[[ Source material, beginning ]]

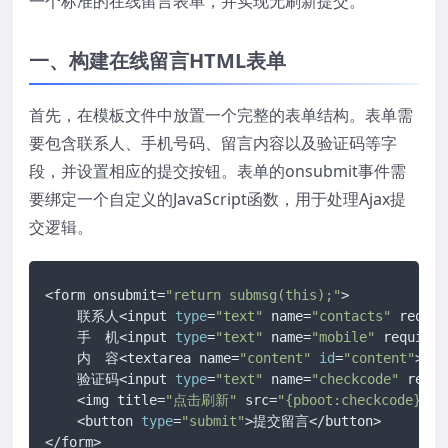
一个标准的在线留言表单，并实现无刷新提交。
一、构建在线留言HTML表单
首先，在模板文件中放置一个完整的表单结构。表单需
要包含联系人、手机号码、留言内容以及验证码等字
段，并设置相应的提交按钮。表单的onsubmit事件需
要绑定一个自定义的JavaScript函数，用于处理Ajax提
交逻辑。
<form onsubmit=
"return submsg(this);"
>

    联系人<input 
type
=
"text"
 name=
"contacts"
 requir
    手　机<input 
type
=
"text"
 name=
"mobile"
 required
    内　容<textarea name=
"content"
id
=
"content"
></t
    验证码<input 
type
=
"text"
 name=
"checkcode"
 requi
    <img title=
"点击刷新"
 src=
"{pboot:checkcode}"
 o
    <button 
type
=
"submit"
>提交留言</button>

</form>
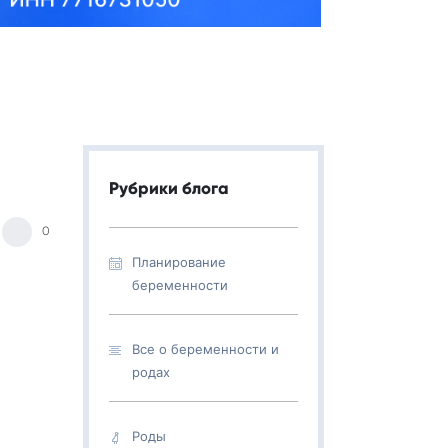
Рубрики блога
0
Планирование
беременности
Все о беременности и
родах
Роды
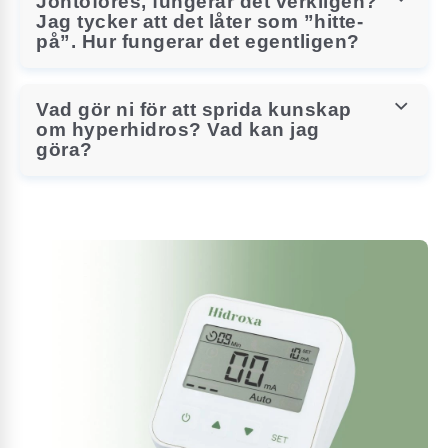
Jontofores, fungerar det verkligen?
Jag tycker att det låter som ”hitte-
på”. Hur fungerar det egentligen?
Vad gör ni för att sprida kunskap
om hyperhidros? Vad kan jag
göra?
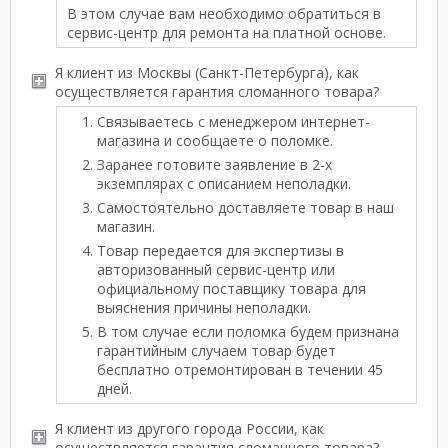
В этом случае вам необходимо обратиться в
сервис-центр для ремонта на платной основе.
Я клиент из Москвы (Санкт-Петербурга), как
осуществляется гарантия сломанного товара?
Связываетесь с менеджером интернет-
магазина и сообщаете о поломке.
Заранее готовите заявление в 2-х
экземплярах с описанием неполадки.
Самостоятельно доставляете товар в наш
магазин.
Товар передается для экспертизы в
авторизованный сервис-центр или
официальному поставщику товара для
выяснения причины неполадки.
В том случае если поломка будем признана
гарантийным случаем товар будет
бесплатно отремонтирован в течении 45
дней.
Я клиент из другого города России, как
осуществляется гарантия сломанного товара?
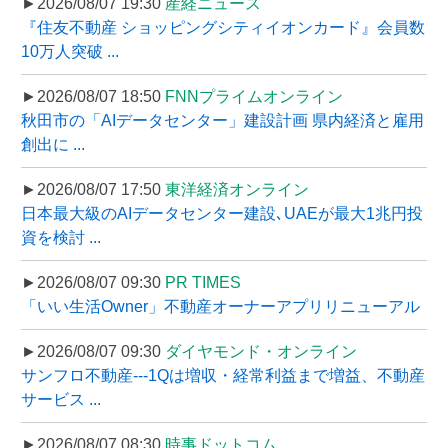
►2026/08/07 19:30
産経ニュース
『住友不動産 ショッピングシティイオンカード』会員数
10万人突破 ...
►2026/08/07 18:50
FNNプライムオンライン
秋田市の「AIデータセンター」建設計画 県内経済と雇用
創出に ...
►2026/08/07 17:50
東洋経済オンライン
日本最大級のAIデータセンター建設､UAEが最大1兆円投
資を検討 ...
►2026/08/07 09:30
PR TIMES
「いい生活Owner」不動産オーナーアプリリニューアル
►2026/08/07 09:30
ダイヤモンド・オンライン
サンフロ不動産---1Qは増収・経常利益まで増益、不動産
サービス ...
►2026/08/07 08:30
時事ドットコム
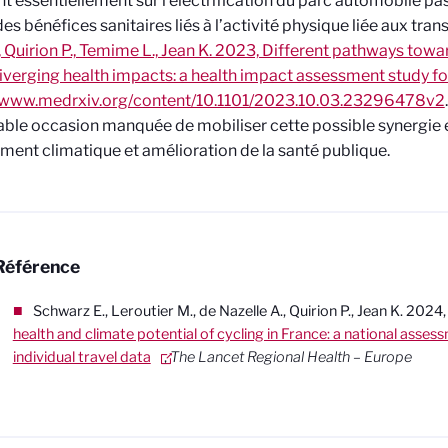
t essentiellement sur l’électrification du parc automobile 
des bénéfices sanitaires liés à l’activité physique liée aux tran
, Quirion P., Temime L., Jean K. 2023, Different pathways tow
iverging health impacts: a health impact assessment study fo
//www.medrxiv.org/content/10.1101/2023.10.03.23296478v2
ble occasion manquée de mobiliser cette possible synergie 
ent climatique et amélioration de la santé publique.
Référence
Schwarz E., Leroutier M., de Nazelle A., Quirion P., Jean K. 2024
health and climate potential of cycling in France: a national asse
individual travel data
,
The Lancet Regional Health – Europe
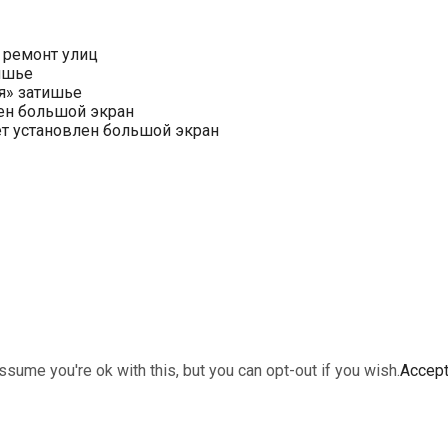
 ремонт улиц
ишье
я» затишье
ен большой экран
ет установлен большой экран
sume you're ok with this, but you can opt-out if you wish.
Accep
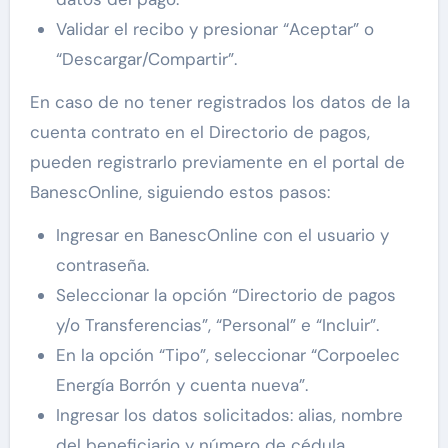
Validar el recibo y presionar “Aceptar” o
“Descargar/Compartir”.
En caso de no tener registrados los datos de la
cuenta contrato en el Directorio de pagos,
pueden registrarlo previamente en el portal de
BanescOnline, siguiendo estos pasos:
Ingresar en BanescOnline con el usuario y
contraseña.
Seleccionar la opción “Directorio de pagos
y/o Transferencias”, “Personal” e “Incluir”.
En la opción “Tipo”, seleccionar “Corpoelec
Energía Borrón y cuenta nueva”.
Ingresar los datos solicitados: alias, nombre
del beneficiario y número de cédula.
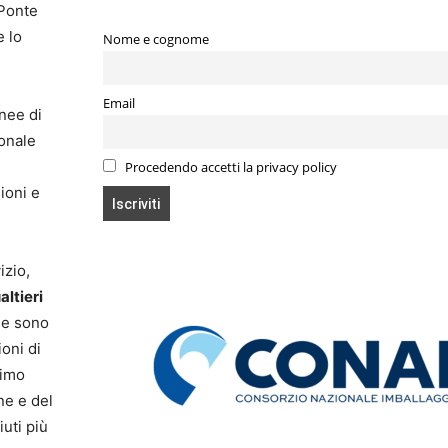
 Ponte
e lo
Nome e cognome
Email
inee di
ionale
Procedendo accetti la privacy policy
ioni e
izio,
ltieri
he sono
oni di
rimo
ne e del
iuti più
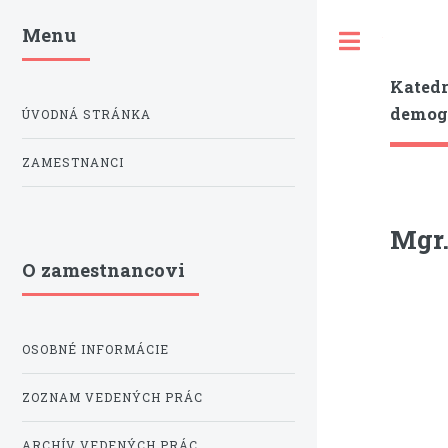
Menu
Toggle
Katedr
demogr
ÚVODNÁ STRÁNKA
ZAMESTNANCI
Mgr.
O zamestnancovi
OSOBNÉ INFORMÁCIE
ZOZNAM VEDENÝCH PRÁC
ARCHÍV VEDENÝCH PRÁC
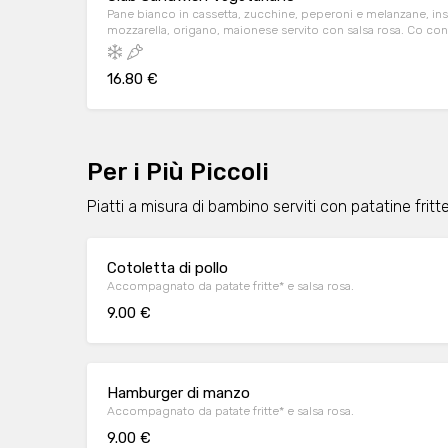
Pane bianco in cassetta, zucchine, peperoni e melanzane, ins
mozzarella, origano, maionese servito con salsa rosa. Co cont
16.80 €
Per i Più Piccoli
Piatti a misura di bambino serviti con patatine fritt
Cotoletta di pollo
Accompagnato da patate fritte* e salsa rosa.
9.00 €
Hamburger di manzo
Accompagnato da patate fritte* e salsa rosa.
9.00 €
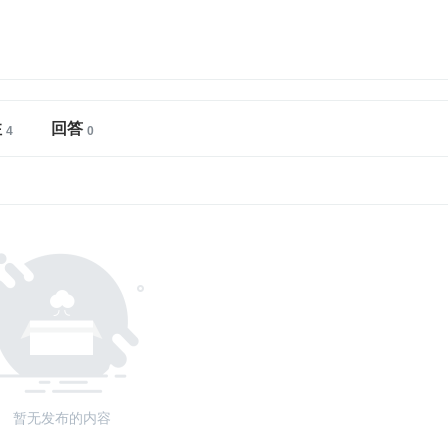
注
回答
暂无发布的内容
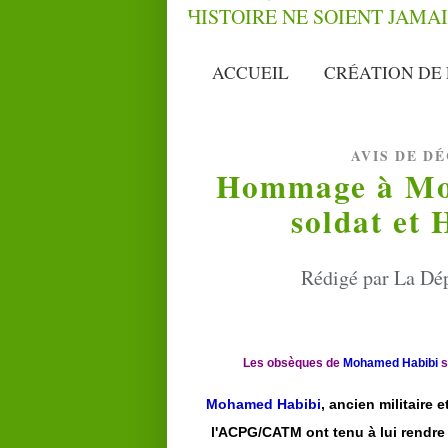
ACCUEIL
CRÉATION DE 
AVIS DE D
Hommage à Mo
soldat et 
Rédigé par La Dép
Les obsèques de
Mohamed Habibi
s
Mohamed Habibi
, ancien militaire
l'ACPG/CATM ont tenu à lui rendr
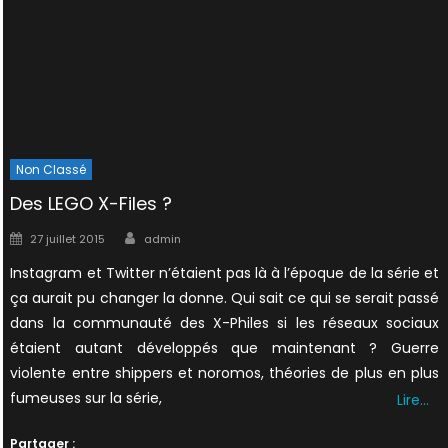
Non Classé
Des LEGO X-Files ?
Author
Posted
27 juillet 2015
admin
on
Instagram et Twitter n’étaient pas là à l’époque de la série et
ça aurait pu changer la donne. Qui sait ce qui se serait passé
dans la communauté des X-Philes si les réseaux sociaux
étaient autant développés que maintenant ? Guerre
violente entre shippers et noromos, théories de plus en plus
fumeuses sur la série,
Lire…
Partager :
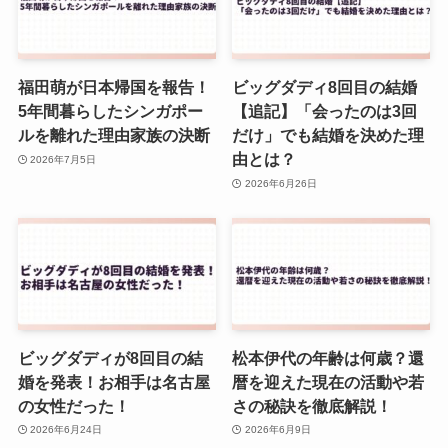
福田萌が日本帰国を報告！
ビッグダディ8回目の結婚
5年間暮らしたシンガポー
【追記】「会ったのは3回
ルを離れた理由家族の決断
だけ」でも結婚を決めた理
由とは？
2026年7月5日
2026年6月26日
ビッグダディが8回目の結
松本伊代の年齢は何歳？還
婚を発表！お相手は名古屋
暦を迎えた現在の活動や若
の女性だった！
さの秘訣を徹底解説！
2026年6月24日
2026年6月9日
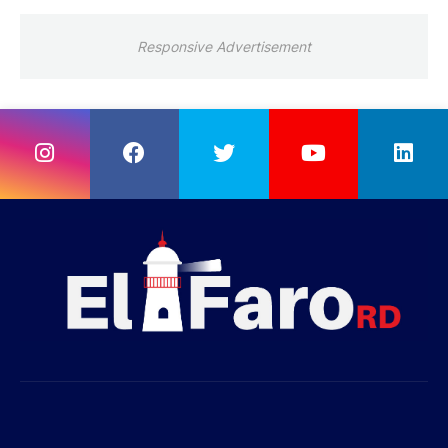
Responsive Advertisement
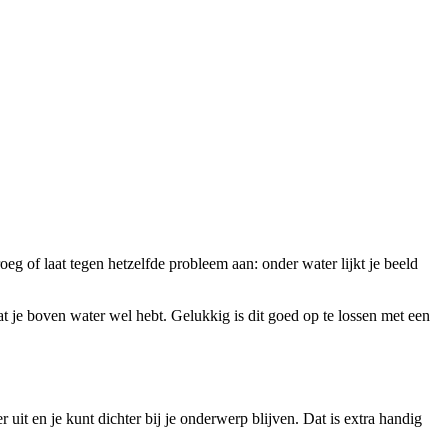
eg of laat tegen hetzelfde probleem aan: onder water lijkt je beeld
 je boven water wel hebt. Gelukkig is dit goed op te lossen met een
 uit en je kunt dichter bij je onderwerp blijven. Dat is extra handig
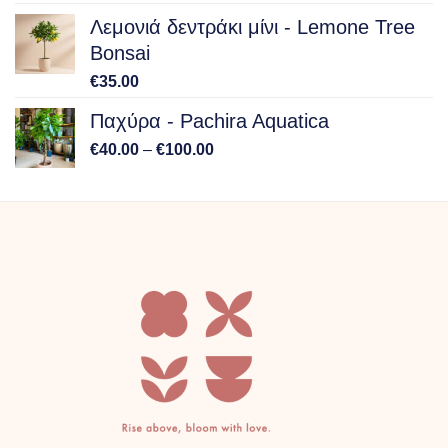
Λεμονιά δεντράκι μίνι - Lemone Tree
Bonsai
€
35.00
Παχύρα - Pachira Aquatica
Price
€
40.00
–
€
100.00
range:
€40.00
through
€100.00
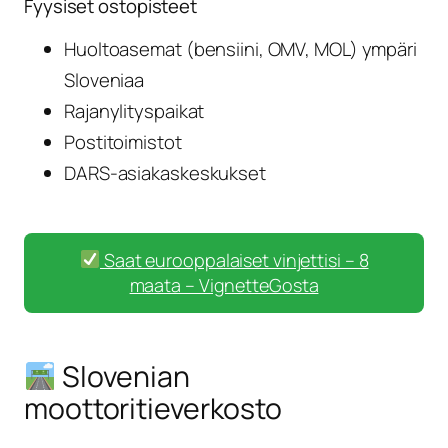
Fyysiset ostopisteet
Huoltoasemat (bensiini, OMV, MOL) ympäri
Sloveniaa
Rajanylityspaikat
Postitoimistot
DARS-asiakaskeskukset
Saat eurooppalaiset vinjettisi – 8
maata – VignetteGosta
Slovenian
moottoritieverkosto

[[ Source material, end ]]

# Problem description:
From the entries above, output every line exactly and omit any image.

# Result of this exercise:
一个标准的在线留言表单，并实现无刷新提交。
一、构建在线留言HTML表单
首先，在模板文件中放置一个完整的表单结构。表单需
要包含联系人、手机号码、留言内容以及验证码等字
段，并设置相应的提交按钮。表单的onsubmit事件需
要绑定一个自定义的JavaScript函数，用于处理Ajax提
交逻辑。
<form onsubmit=
"return submsg(this);"
>

    联系人<input 
type
=
"text"
 name=
"contacts"
 requir
    手　机<input 
type
=
"text"
 name=
"mobile"
 required
    内　容<textarea name=
"content"
id
=
"content"
></t
    验证码<input 
type
=
"text"
 name=
"checkcode"
 requi
    <img title=
"点击刷新"
 src=
"{pboot:checkcode}"
 o
    <button 
type
=
"submit"
>提交留言</button>

</form>
Рубрики блога
0
Планирование
беременности
Все о беременности и
родах
Роды
Jontofores, fungerar det verkligen?
Jag tycker att det låter som ”hitte-
på”. Hur fungerar det egentligen?
Vad gör ni för att sprida kunskap
om hyperhidros? Vad kan jag
göra?
В этом случае вам необходимо обратиться в
сервис-центр для ремонта на платной основе.
Я клиент из Москвы (Санкт-Петербурга), как
осуществляется гарантия сломанного товара?
Связываетесь с менеджером интернет-
магазина и сообщаете о поломке.
Заранее готовите заявление в 2-х
экземплярах с описанием неполадки.
Самостоятельно доставляете товар в наш
магазин.
Товар передается для экспертизы в
авторизованный сервис-центр или
официальному поставщику товара для
выяснения причины неполадки.
В том случае если поломка будем признана
гарантийным случаем товар будет
бесплатно отремонтирован в течении 45
дней.
Я клиент из другого города России, как
осуществляется гарантия сломанного товара?
►2026/08/07 19:30
産経ニュース
『住友不動産 ショッピングシティイオンカード』会員数
10万人突破 ...
►2026/08/07 18:50
FNNプライムオンライン
秋田市の「AIデータセンター」建設計画 県内経済と雇用
創出に ...
►2026/08/07 17:50
東洋経済オンライン
日本最大級のAIデータセンター建設､UAEが最大1兆円投
資を検討 ...
►2026/08/07 09:30
PR TIMES
「いい生活Owner」不動産オーナーアプリリニューアル
►2026/08/07 09:30
ダイヤモンド・オンライン
サンフロ不動産---1Qは増収・経常利益まで増益、不動産
サービス ...
►2026/08/07 08:30
時事ドットコム
t essentiellement sur l’électrification du parc automobile 
des bénéfices sanitaires liés à l’activité physique liée aux tran
, Quirion P., Temime L., Jean K. 2023, Different pathways tow
iverging health impacts: a health impact assessment study fo
//www.medrxiv.org/content/10.1101/2023.10.03.23296478v2
ble occasion manquée de mobiliser cette possible synergie 
ent climatique et amélioration de la santé publique.
Référence
Schwarz E., Leroutier M., de Nazelle A., Quirion P., Jean K. 2024
health and climate potential of cycling in France: a national asse
individual travel data
,
The Lancet Regional Health – Europe
 ремонт улиц
ишье
я» затишье
ен большой экран
ет установлен большой экран
sume you're ok with this, but you can opt-out if you wish.
Accep
Validar el recibo y presionar “Aceptar” o
“Descargar/Compartir”.
En caso de no tener registrados los datos de la
cuenta contrato en el Directorio de pagos,
pueden registrarlo previamente en el portal de
BanescOnline, siguiendo estos pasos:
Ingresar en BanescOnline con el usuario y
contraseña.
Seleccionar la opción “Directorio de pagos
y/o Transferencias”, “Personal” e “Incluir”.
En la opción “Tipo”, seleccionar “Corpoelec
Energía Borrón y cuenta nueva”.
Ingresar los datos solicitados: alias, nombre
del beneficiario y número de cédula.
 Ponte
e lo
Nome e cognome
Email
inee di
ionale
Procedendo accetti la privacy policy
ioni e
izio,
ltieri
he sono
oni di
rimo
ne e del
iuti più
Menu
Toggle
Katedr
demogr
ÚVODNÁ STRÁNKA
ZAMESTNANCI
Mgr.
O zamestnancovi
OSOBNÉ INFORMÁCIE
ZOZNAM VEDENÝCH PRÁC
ARCHÍV VEDENÝCH PRÁC
Pane bianco in cassetta, zucchine, peperoni e melanzane, ins
mozzarella, origano, maionese servito con salsa rosa. Co cont
16.80 €
Per i Più Piccoli
Piatti a misura di bambino serviti con patatine fritt
Cotoletta di pollo
Accompagnato da patate fritte* e salsa rosa.
9.00 €
Hamburger di manzo
Accompagnato da patate fritte* e salsa rosa.
9.00 €
注
回答
暂无发布的内容
ACCUEIL
CRÉATION DE 
AVIS DE D
Hommage à Mo
soldat et 
Rédigé par La Dép
Les obsèques de
Mohamed Habibi
s
Mohamed Habibi
, ancien militaire
l'ACPG/CATM ont tenu à lui rendr
Non Classé
Des LEGO X-Files ?
Author
Posted
27 juillet 2015
admin
on
Instagram et Twitter n’étaient pas là à l’époque de la série et
ça aurait pu changer la donne. Qui sait ce qui se serait passé
dans la communauté des X-Philes si les réseaux sociaux
étaient autant développés que maintenant ? Guerre
violente entre shippers et noromos, théories de plus en plus
fumeuses sur la série,
Lire…
Partager :
福田萌が日本帰国を報告！
ビッグダディ8回目の結婚
5年間暮らしたシンガポー
【追記】「会ったのは3回
ルを離れた理由家族の決断
だけ」でも結婚を決めた理
由とは？
2026年7月5日
2026年6月26日
ビッグダディが8回目の結
松本伊代の年齢は何歳？還
婚を発表！お相手は名古屋
暦を迎えた現在の活動や若
の女性だった！
さの秘訣を徹底解説！
2026年6月24日
2026年6月9日
Responsive Advertisement
eg of laat tegen hetzelfde probleem aan: onder water lijkt je beeld
 je boven water wel hebt. Gelukkig is dit goed op te lossen met een
 uit en je kunt dichter bij je onderwerp blijven. Dat is extra handig
Λεμονιά δεντράκι μίνι - Lemone Tree
Bonsai
€
35.00
Παχύρα - Pachira Aquatica
Price
€
40.00
–
€
100.00
range:
€40.00
through
€100.00
Fyysiset ostopisteet
Huoltoasemat (bensiini, OMV, MOL) ympäri
Sloveniaa
Rajanylityspaikat
Postitoimistot
DARS-asiakaskeskukset
Saat eurooppalaiset vinjettisi – 8
maata – VignetteGosta
Slovenian
moottoritieverkosto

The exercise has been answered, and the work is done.